然而三年前,当我就要完成那部含有所有这些内容的著作时,当我开始重新审阅以交付印刷商的时候,我得知我的文稿审查人,其权威之于我的文章几乎不亚于我的理性之于我的思想,他们并不赞同稍前某个人发表的物理学观点 [5] 。尽管在他们检查之前我什么也没看出来,我也能想象它不会损害宗教,损害国家,或因此而阻止我写下理性说服我的东西,对此观点,我也不想说我同意;但它使我害怕在我的观点中会不会也有搞错的地方,尽管我极其小心,从不在极肯定的证明之前相信任何观点,也从不写可能对人不利的东西。这些足以迫使我改变公开发表它们的决心。尽管我以前下决心的理由非常充分,那使我向来仇恨写书人职业的倾向,现在却使我立刻找到相当多的理由来开脱自己。而这些理由从两方面来讲,不仅仅使我在此有兴趣将这些观点说出来,公众或许也有此兴趣想知道它们。

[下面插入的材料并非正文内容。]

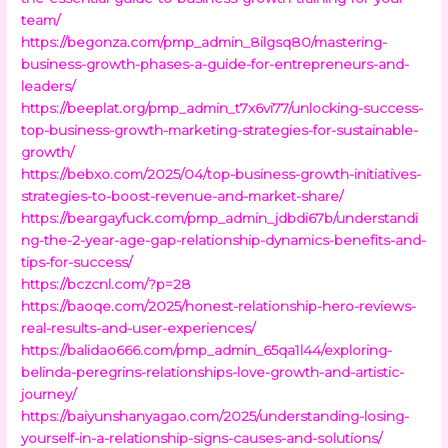
team/
https://begonza.com/pmp_admin_8ilgsq80/mastering-
business-growth-phases-a-guide-for-entrepreneurs-and-
leaders/
https://beeplat.org/pmp_admin_t7x6vi77/unlocking-success-
top-business-growth-marketing-strategies-for-sustainable-
growth/
https://bebxo.com/2025/04/top-business-growth-initiatives-
strategies-to-boost-revenue-and-market-share/
https://beargayfuck.com/pmp_admin_jdbdi67b/understandi
ng-the-2-year-age-gap-relationship-dynamics-benefits-and-
tips-for-success/
https://bczcnl.com/?p=28
https://baoqe.com/2025/honest-relationship-hero-reviews-
real-results-and-user-experiences/
https://balidao666.com/pmp_admin_65qa1l44/exploring-
belinda-peregrins-relationships-love-growth-and-artistic-
journey/
https://baiyunshanyagao.com/2025/understanding-losing-
yourself-in-a-relationship-signs-causes-and-solutions/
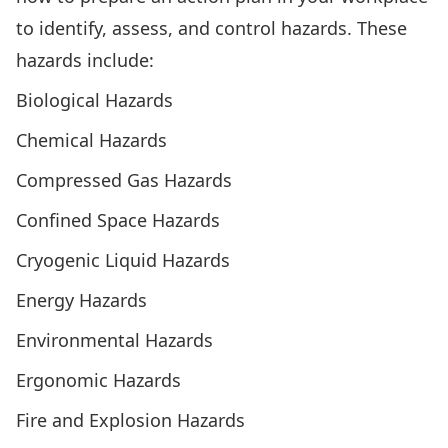
to identify, assess, and control hazards. These
hazards include:
Biological Hazards
Chemical Hazards
Compressed Gas Hazards
Confined Space Hazards
Cryogenic Liquid Hazards
Energy Hazards
Environmental Hazards
Ergonomic Hazards
Fire and Explosion Hazards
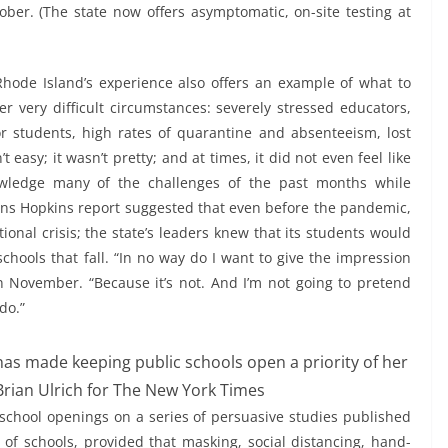
ober. (The state now offers asymptomatic, on-site testing at
, Rhode Island’s experience also offers an example of what to
r very difficult circumstances: severely stressed educators,
for students, high rates of quarantine and absenteeism, lost
t easy; it wasn’t pretty; and at times, it did not even feel like
owledge many of the challenges of the past months while
Johns Hopkins report suggested that even before the pandemic,
onal crisis; the state’s leaders knew that its students would
schools that fall. “In no way do I want to give the impression
in November. “Because it’s not. And I’m not going to pretend
 do.”
as made keeping public schools open a priority of her
Brian Ulrich for The New York Times
chool openings on a series of persuasive studies published
of schools, provided that masking, social distancing, hand-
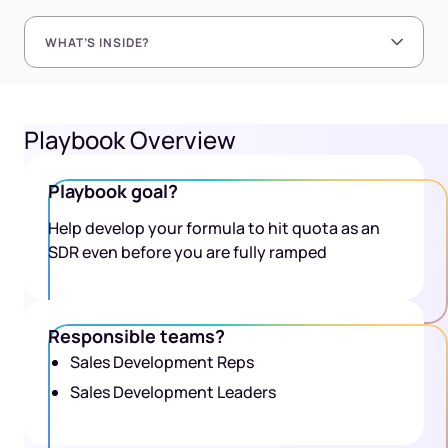
WHAT’S INSIDE?
Playbook Overview
Playbook goal?
Help develop your formula to hit quota as an
SDR even before you are fully ramped
Responsible teams?
Sales Development Reps
Sales Development Leaders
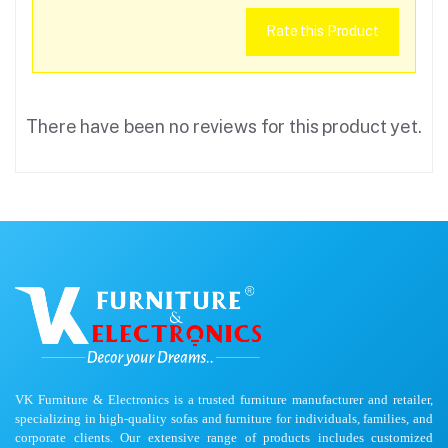
Rate this Product
There have been no reviews for this product yet.
VK Furniture & Electronics is a trusted furniture manufacturer and retailer,
specializing in high-quality sofas and furniture for individuals, families, and
corporate clients. Our extensive range of products includes customized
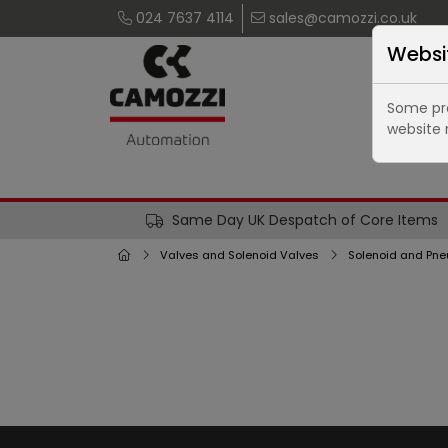
024 7637 4114
sales@camozzi.co.uk
Websi
Some pro
website 
Same Day UK Despatch of Core Items
Valves and Solenoid Valves
Solenoid and Pne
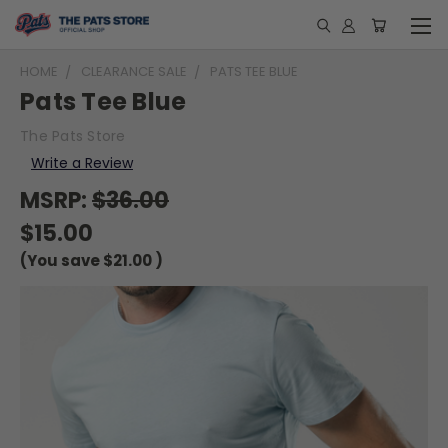
HOME
CLEARANCE SALE
PATS TEE BLUE
Pats Tee Blue
The Pats Store
Write a Review
MSRP:
$36.00
$15.00
(You save
$21.00
)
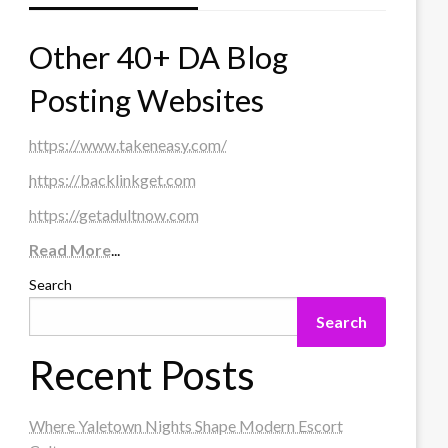
Other 40+ DA Blog
Posting Websites
https://www.takeneasy.com/
https://backlinkget.com
https://getadultnow.com
Read More
...
Search
Search
Recent Posts
Where Yaletown Nights Shape Modern Escort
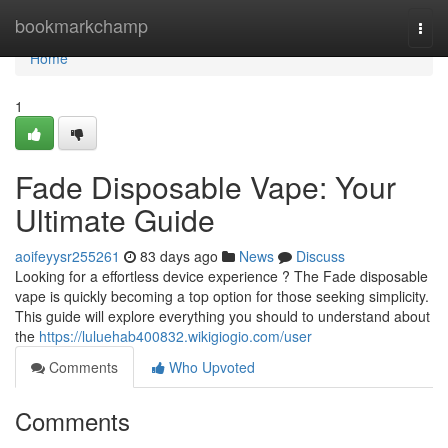
Home
bookmarkchamp
Togg
navi
Home
1
Fade Disposable Vape: Your
Ultimate Guide
aoifeyysr255261
83 days ago
News
Discuss
Looking for a effortless device experience ? The Fade disposable
vape is quickly becoming a top option for those seeking simplicity.
This guide will explore everything you should to understand about
the
https://luluehab400832.wikigiogio.com/user
Comments
Who Upvoted
Comments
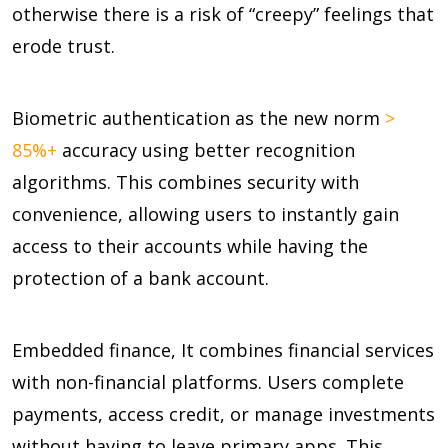
otherwise there is a risk of “creepy” feelings that
erode trust.
Biometric authentication as the new norm
>
85%+
accuracy using better recognition
algorithms. This combines security with
convenience, allowing users to instantly gain
access to their accounts while having the
protection of a bank account.
Embedded finance, It combines financial services
with non-financial platforms. Users complete
payments, access credit, or manage investments
without having to leave primary apps. This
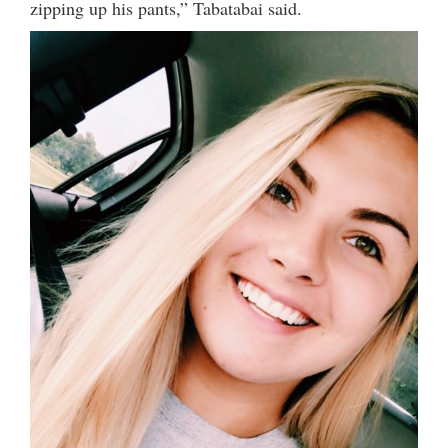
zipping up his pants,” Tabatabai said.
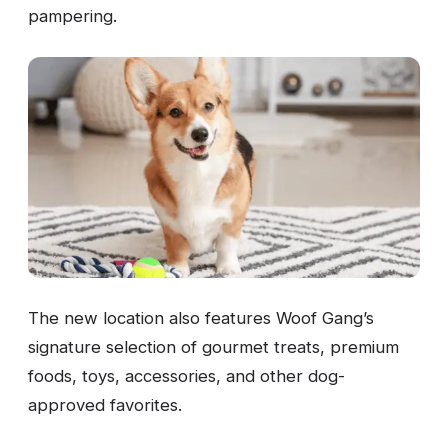
pampering.
The new location also features Woof Gang’s
signature selection of gourmet treats, premium
foods, toys, accessories, and other dog-
approved favorites.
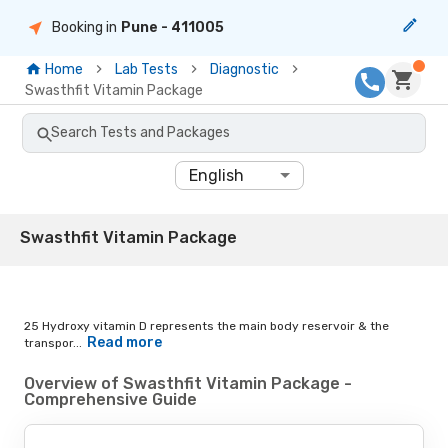
Booking in
Pune
- 411005
Home
Lab Tests
Diagnostic
Swasthfit Vitamin Package
Search Tests and Packages
English
Swasthfit Vitamin Package
25 Hydroxy vitamin D represents the main body reservoir & the
Read more
transpor...
Overview of Swasthfit Vitamin Package -
Comprehensive Guide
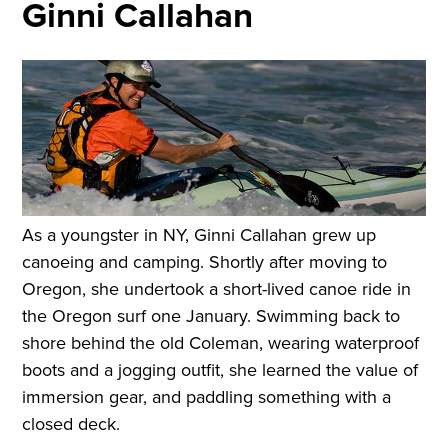
Ginni Callahan
As a youngster in NY, Ginni Callahan grew up
canoeing and camping. Shortly after moving to
Oregon, she undertook a short-lived canoe ride in
the Oregon surf one January. Swimming back to
shore behind the old Coleman, wearing waterproof
boots and a jogging outfit, she learned the value of
immersion gear, and paddling something with a
closed deck.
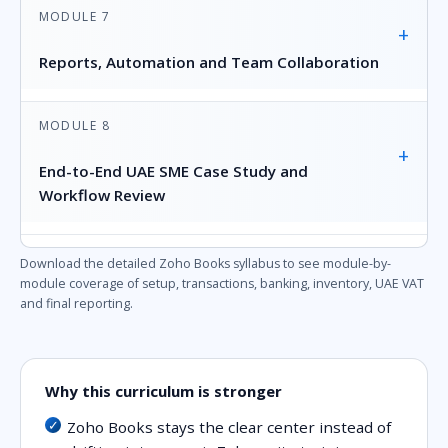
MODULE 7
+
Reports, Automation and Team Collaboration
MODULE 8
+
End-to-End UAE SME Case Study and
Workflow Review
Download the detailed Zoho Books syllabus to see module-by-
module coverage of setup, transactions, banking, inventory, UAE VAT
and final reporting.
Why this curriculum is stronger
Zoho Books stays the clear center instead of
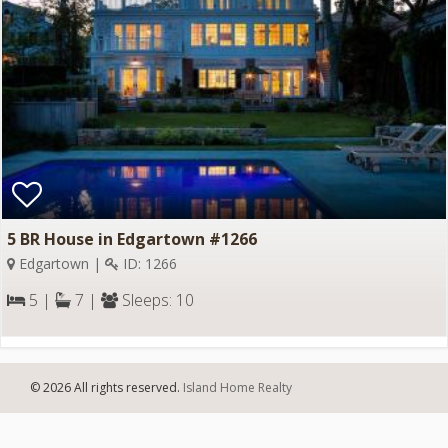
5 BR House in Edgartown #1266
Edgartown |
ID: 1266
5 |
7 |
Sleeps: 10
© 2026 All rights reserved.
Island Home Realty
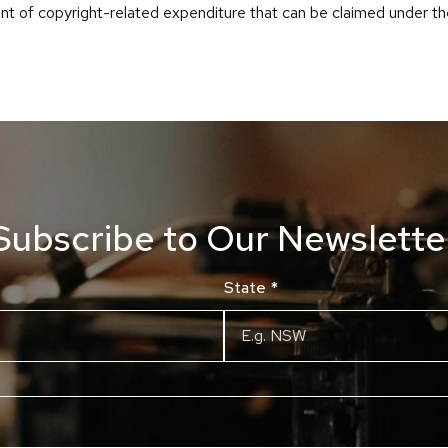
nt of copyright-related expenditure that can be claimed under t
Subscribe to Our Newslette
State
*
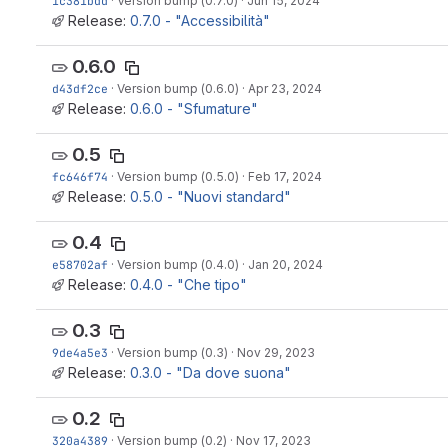
1c381bdd
·
Version bump (0.7.0)
·
Jun 15, 2024
Release:
0.7.0 - "Accessibilità"
0.6.0
d43df2ce
·
Version bump (0.6.0)
·
Apr 23, 2024
Release:
0.6.0 - "Sfumature"
0.5
fc646f74
·
Version bump (0.5.0)
·
Feb 17, 2024
Release:
0.5.0 - "Nuovi standard"
0.4
e58702af
·
Version bump (0.4.0)
·
Jan 20, 2024
Release:
0.4.0 - "Che tipo"
0.3
9de4a5e3
·
Version bump (0.3)
·
Nov 29, 2023
Release:
0.3.0 - "Da dove suona"
0.2
320a4389
·
Version bump (0.2)
·
Nov 17, 2023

我从未过多提及那些来自我思想的东西,我未从我所使用的方式中获得其他成果,除了在涉及某些思辨科学的困难时我感到很满足,或我致力于按照这种方法教给我的理性去规范我的品行之外,而在此期间,我从未想过必须写下点什么。因为说到品行,假如要让其他人,而非上帝确立成为人民统治者的人,或上帝赋予足够恩宠和热情以成为先知的人,致力于改变任何东西的话,每个人都会有自己的强烈主张,他们人人都会成为改革家;那么,尽管我的思考让我极为快乐,但我想其他人也有同样的思考,它们或许使他们更快乐。可是,一旦我获得了有关物理的某些一般概念,并开始在各种特别的困难上证实这些观念,我注意到了它们能够一直引向何处,它们与直至目前人们所采用的原则是多么不同,我就相信隐藏它们是极大地冒犯那些促使我们带给所有人福祉的法则,因为那是我们的责任。因为这些观念使我看出有可能得出对生活有益的知识,不像学校里教授的思辨哲学,人们可以藉此找到一种方法,从而认识水、火、气、星球、天以及其他一切围绕着我们的物体的力量,就如同我们的手艺人之于他的各种手艺一样清楚明白,我们能以同样的方式将之用于最适合的用途,并因此使我们自己成为自然的主人和所有者。我们不仅仅可以期望发明出许许多多的东西,以使人轻松享用土地的果实及所有的便利,更主要是为了保持健康。健康也许是第一福祉,生命的所有其他幸福的基础,因为甚至连精神都如此依赖于体质,依赖于身体器官的构造,以至于如果有什么办法能够让人普遍比此前更加智慧、更加敏捷的话,我想应该在医学里去寻找。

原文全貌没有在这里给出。